Она озорно улыбнулась.

— Вообще-то первой вещью, поразившей меня, что твоя манера написания слов была гораздо более опрятной, чем я могла предположить.

Он нахмурился.

— Что ты имеешь в виду?

— Мне трудно представить тебя, склоняющимся над партой, и совершающим такие точные движения, выписывая закорючки — ответила она, напрягая губы, чтобы скрыть улыбку.

Даже если до этого не было причины для справедливого негодования, то теперь она точно появилась.

— Я хочу, чтобы ты знала, я много времени провел в классной комнате, склоняясь над партой и выписывая эти закорючки, как ты выразилась.

— Я в этом уверена.

— Хм-пх.

Она склонила голову вниз, стараясь не улыбнуться.

— Мои закорючки были довольно неплохие, — добавил он.

Сейчас это была просто игра, так или иначе, было забавно играть роль рассерженного школьника.
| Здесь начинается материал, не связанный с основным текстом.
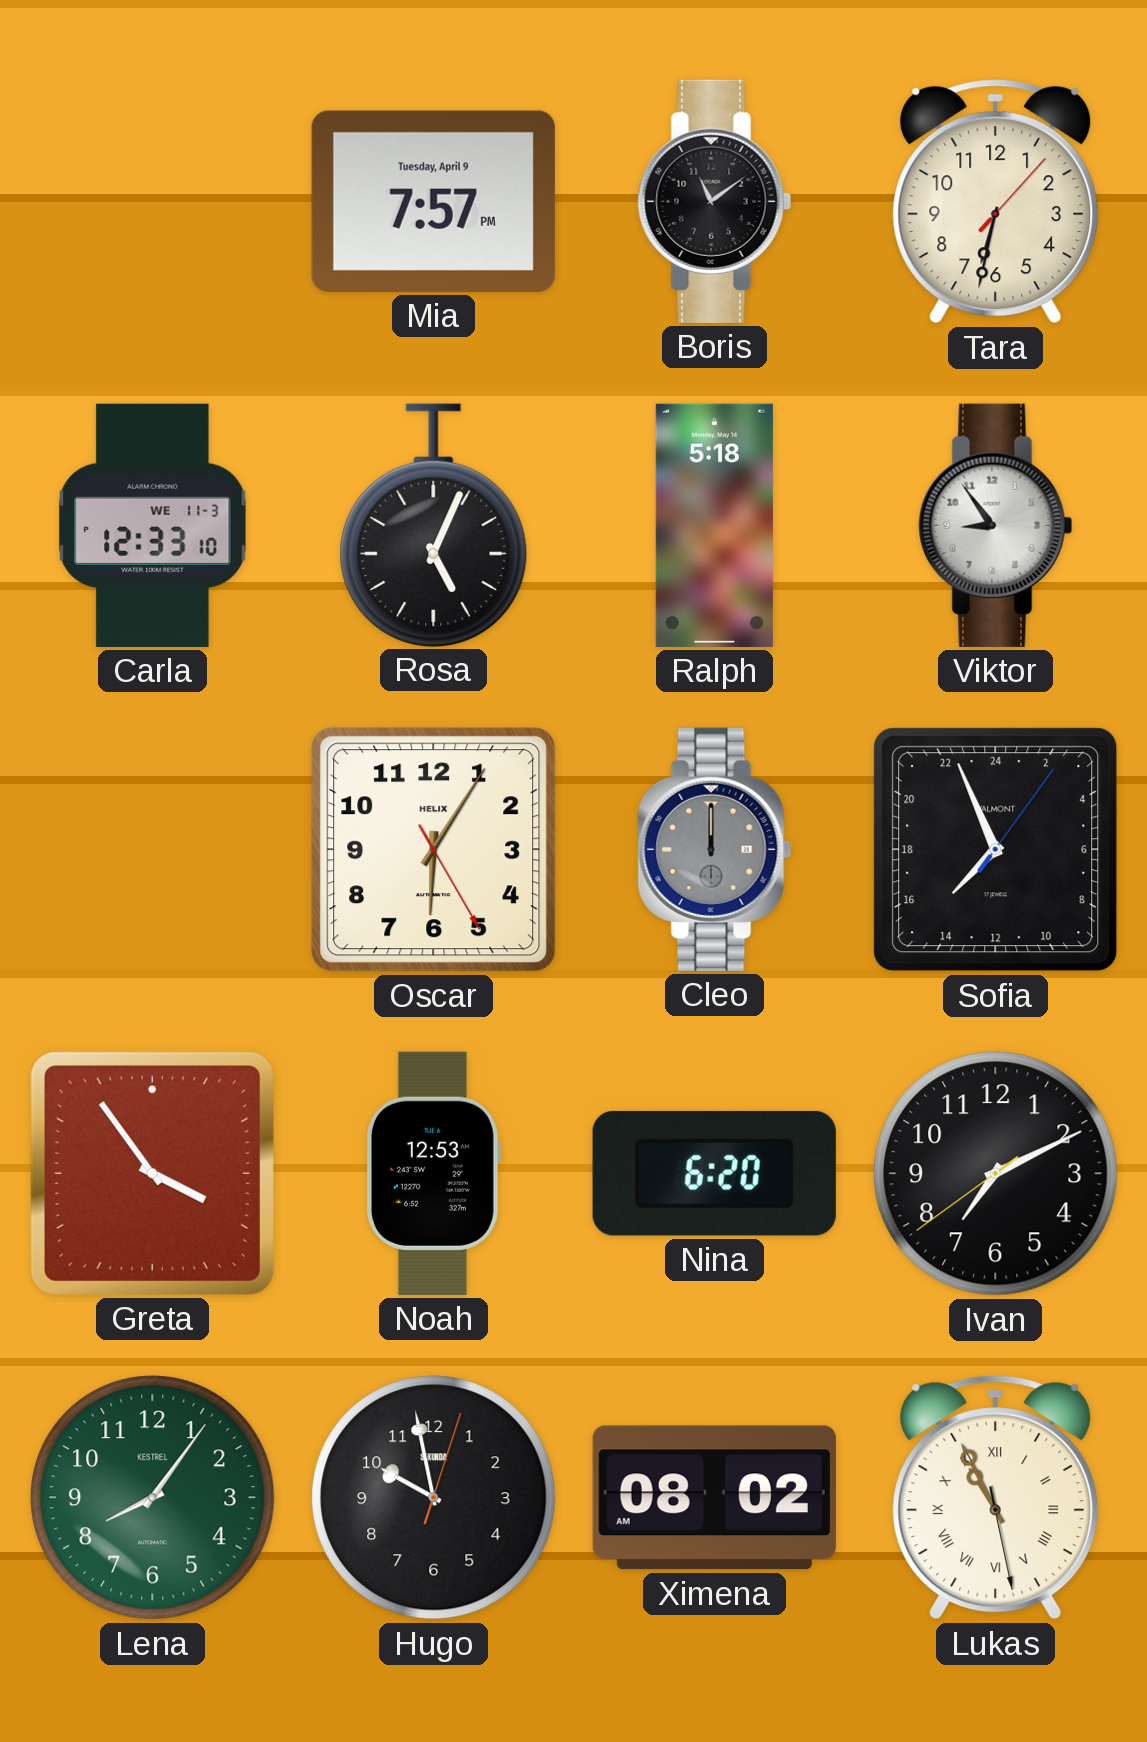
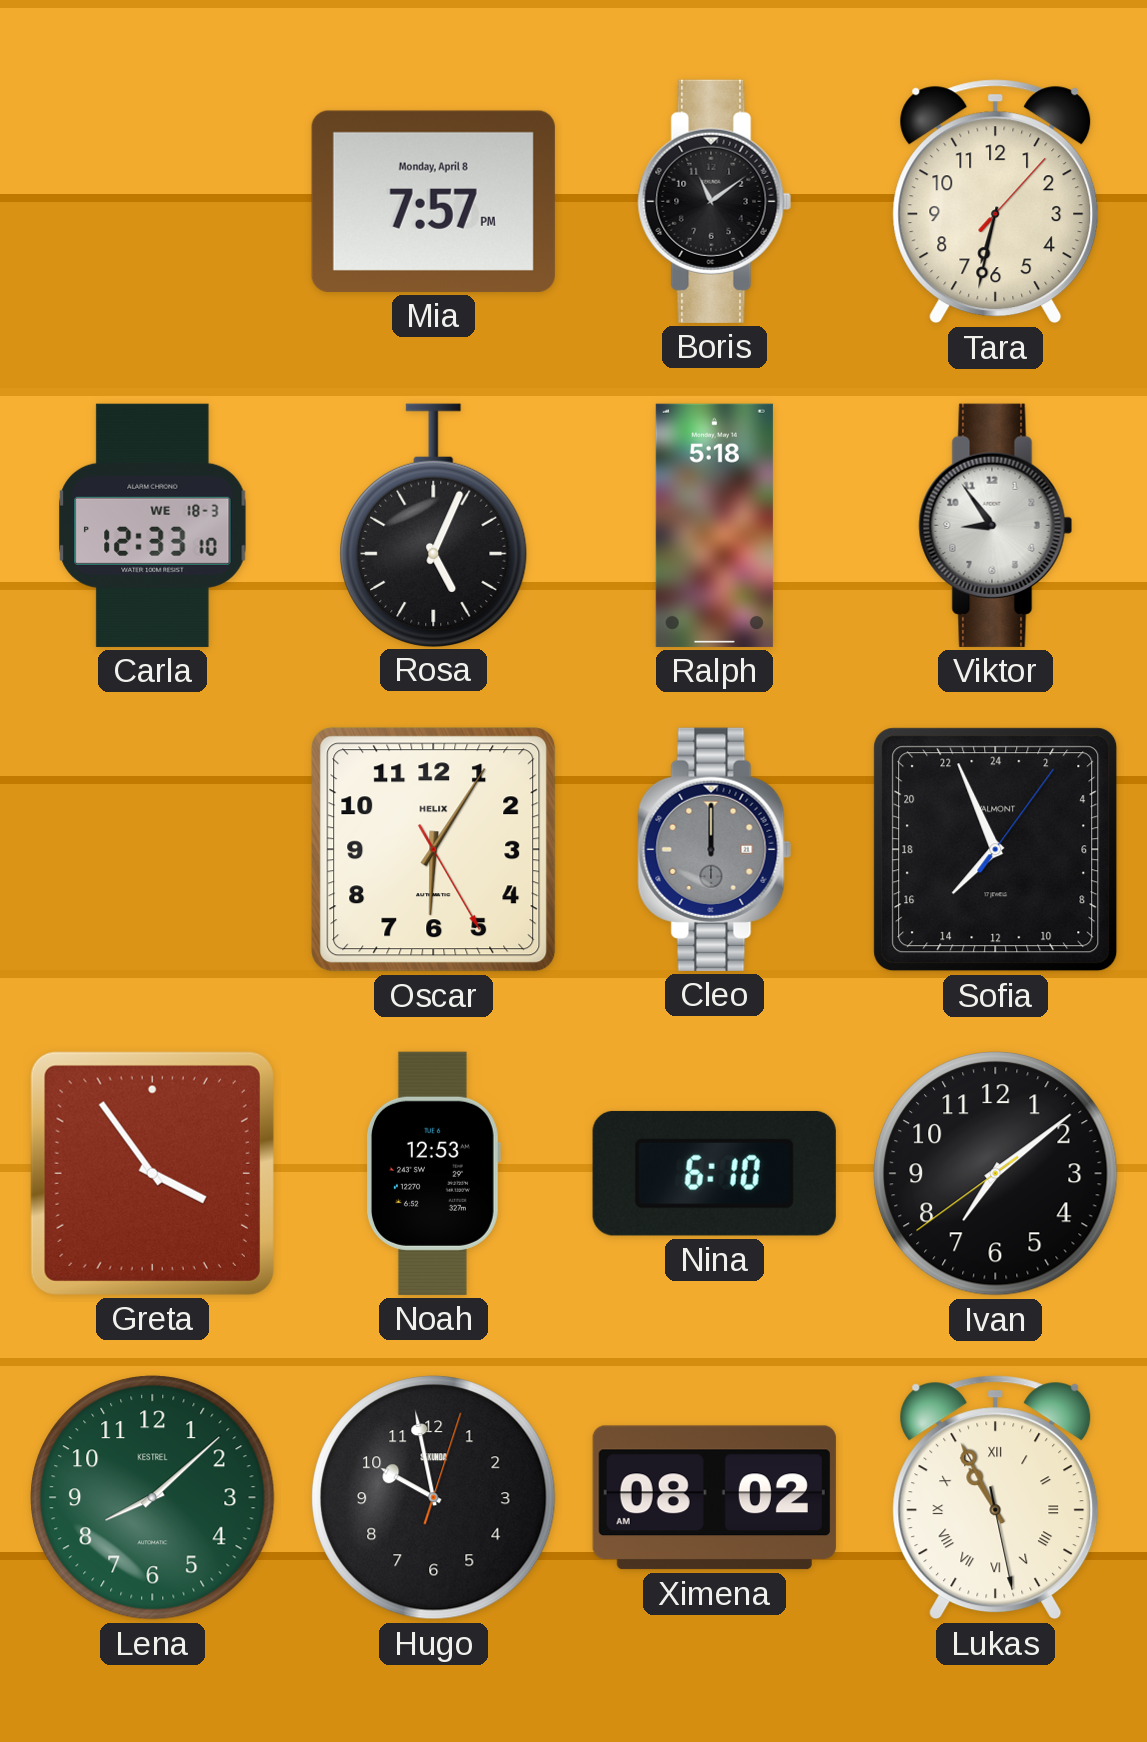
Mia date: Tuesday, April 9 -> Monday, April 8
Carla date: WE 11-3 -> WE 18-3
Nina: 6:20 -> 6:10
Ivan: 7:10 -> 7:08
Lena: 8:06 -> 8:08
— Безусловно, — ответила она, — Мне они особенно понравились. Очень хорошо сделаны. Весьма неплохие … закорючки для вас.

— В самом деле?

Она постаралась сохранить серьезное выражение лица: — В самом деле.
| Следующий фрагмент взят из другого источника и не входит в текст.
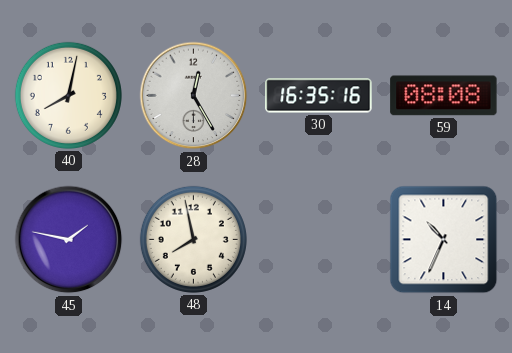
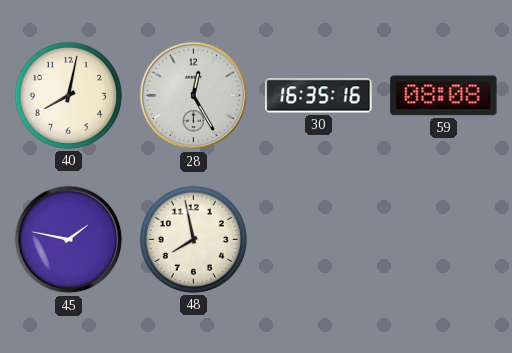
14: 10:34 -> none
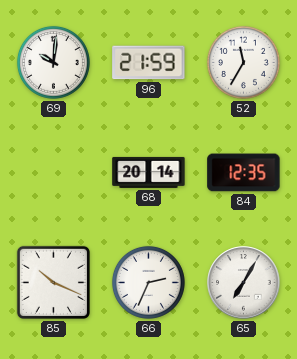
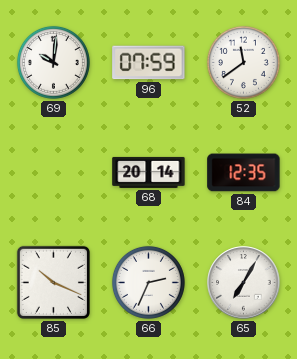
96: 21:59 -> 07:59
52: 11:35 -> 11:39
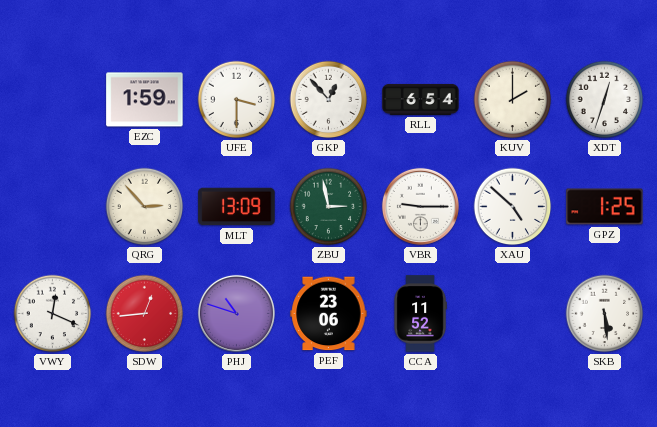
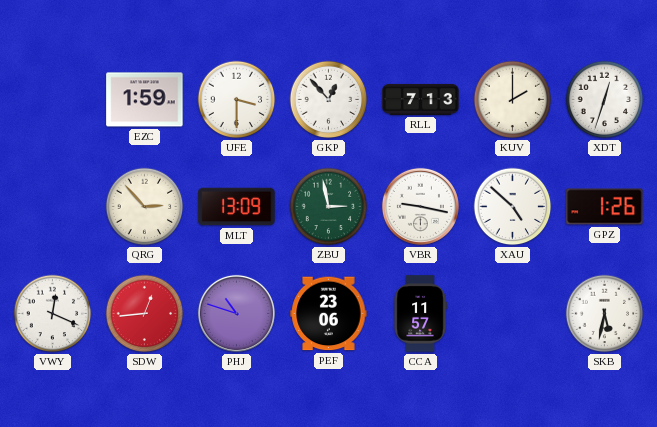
RLL: 6:54 -> 7:13
VBR: 9:15 -> 9:17
GPZ: 1:25 -> 1:26
CCA: 11:52 -> 11:57
SKB: 5:29 -> 5:32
Его пристальный взгляд скользнул по ней, и на мгновение, он почувствовал в себя непонятную робость.

— Я рад, что тебе понравилось чтение моего дневника, — произнес он.

— Это было чудесно, — сказала она, мягким далеким голосом. — Очень чудесно и … — смотря вдаль, она немного покраснела. — Ты можешь подумать, что я глупая.

— Никогда, — пообещал он.

— Ладно, одной из причин, почему я наслаждалась эти чтением, это потому, то у меня возникло чувство, будто ты испытывал наслаждение, записывая это.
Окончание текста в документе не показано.